Efelik, Zeybeklik geleneğinde, genelde dağa çıkan isimler ya yaşadıkları bir zorluk ya kendilerine ya da yakınlarına yapılan bir haksızlık ya da bir cinayet, asker kaçaklığı gibi durumlardan sonra dağa çıkmaları adet haline gelmişti. Fakat Gökçen Hüseyin için böyle bir durum söz konusu değildir. Gökçen Hüseyin 20’li yaşlara geldiğinde yani 1911 yılında Çakırcalı bir gün Gökçen Hüseyin’in yanına gelerek seni almaya geldim dediğinde, Gökçen Hüseyin, nereden gelinecek, nereye gidilecek, neden dağa çıkılacak gibi hiçbir sorgu sual düşünmeden Çakırcalı’nın yanına katılır. Bu sebeple, diğer zeybekler ya da Efeler gibi dağa çıkması aynı sebeplere dayanmaz. Üstelik dağa çıktığında Gökçen Hüseyin evli ve bir kızı vardır.

Gökçen Hüseyin Ne Zaman Efe Olmuştur? Çakırcalı Gibi Klasik Bir Tutum mu Sergilemiştir?

Gökçen Hüseyin’in Çakırcalının yanına katılmasından yaklaşık 15 gün kadar sonra, Çakırcalı Karıncalı Dağ’da vurularak öldürülmüştür. Çakırcalı’nın hikâyesini ve anlatımını izlemek isteyen takipçilerimiz, yukarıdaki karttan bu videoya ulaşabilirler. Çakırcalının ölümünden sonra Gökçen Hüseyin Efe olup, yaklaşık 3 yıl boyunca dağda hâkim konumunda hayatına devam etmiştir. Fakat burada çok farklı bir yaklaşım vardır. Gökçen Hüseyin Efe’nin dağdaki hükmünün olduğu 3 yıl boyunca ne jandarmaya bir kurşun sıkılmış ne halktan kimseden fidye alınmış ne kolluk kuvvetleriyle çatışılmış ne de herhangi bir vergiye el konulmuştur. Gökçen Hüseyin Efe daha çok halkın yaşadığı zorlukların, özellikle Çakırcalı’nın ölümü sonrası artan çetecilik faaliyetinden dolayı halkın ırzına ve namusuna uzanan eylemlerin karşısında durmuştur. Hatta Ege Bölgesinde Kuvâ-i Milliye çalışmalarının faaliyetine başlayan Celal Bey, yani Celal Bayar’ın bölgede faaliyet gösteren ve Celal Bey’in yakalanması hakkında emir alan pek çok yapı karşısında kendisini saklamış, korumuş ve kollamıştır.

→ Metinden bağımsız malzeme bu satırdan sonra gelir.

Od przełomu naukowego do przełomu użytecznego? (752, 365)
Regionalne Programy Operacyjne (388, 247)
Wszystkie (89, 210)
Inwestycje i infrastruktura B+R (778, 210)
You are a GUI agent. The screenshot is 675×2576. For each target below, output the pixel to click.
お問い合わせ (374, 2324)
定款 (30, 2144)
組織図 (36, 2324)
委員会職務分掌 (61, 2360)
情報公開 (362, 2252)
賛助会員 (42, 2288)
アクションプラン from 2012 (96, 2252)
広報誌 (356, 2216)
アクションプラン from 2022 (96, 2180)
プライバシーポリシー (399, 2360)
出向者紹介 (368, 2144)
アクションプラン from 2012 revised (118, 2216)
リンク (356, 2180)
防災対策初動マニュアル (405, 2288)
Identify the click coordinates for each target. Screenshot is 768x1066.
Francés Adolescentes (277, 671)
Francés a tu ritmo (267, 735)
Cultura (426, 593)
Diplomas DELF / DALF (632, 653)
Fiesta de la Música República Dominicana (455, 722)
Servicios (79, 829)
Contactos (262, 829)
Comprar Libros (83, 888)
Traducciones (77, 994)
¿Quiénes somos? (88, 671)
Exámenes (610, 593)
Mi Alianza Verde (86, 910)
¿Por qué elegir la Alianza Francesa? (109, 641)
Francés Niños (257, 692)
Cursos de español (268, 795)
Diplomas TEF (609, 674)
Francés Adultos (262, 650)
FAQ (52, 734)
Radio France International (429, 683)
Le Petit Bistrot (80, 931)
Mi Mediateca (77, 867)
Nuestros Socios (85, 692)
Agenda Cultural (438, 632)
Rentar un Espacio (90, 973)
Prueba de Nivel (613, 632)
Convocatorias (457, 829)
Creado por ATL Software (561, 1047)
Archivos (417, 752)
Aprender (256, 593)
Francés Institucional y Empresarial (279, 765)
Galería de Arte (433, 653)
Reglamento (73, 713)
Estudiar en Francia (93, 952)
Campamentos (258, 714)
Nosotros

Gökçen Hüseyin Efe Dağdan Ne Zaman İnmiştir?

Gökçen Hüseyin Efe, 1914 yılında, Efeliğinin üçüncü yılına denk gelir, İttihat ve Terakki Cemiyeti’nin İzmir Sekreteri Celal Bayar, İzmir Valisi Rahmi Bey ve Tire Jandarma Komutanı Yüzbaşı Sarı Edip Bey’in isteğiyle düze iner ve o zaman ki adı Fata olan şimdiki adı Gökçen olan köye yerleşir. Yunan işgaline kadar da bu köyde huzur içerisinde yaşar. Dağda yaşadığı 3 yıl bir nevi Gökçen Hüseyin Efe için, Vatan savunmasının provası niteliğindeydi.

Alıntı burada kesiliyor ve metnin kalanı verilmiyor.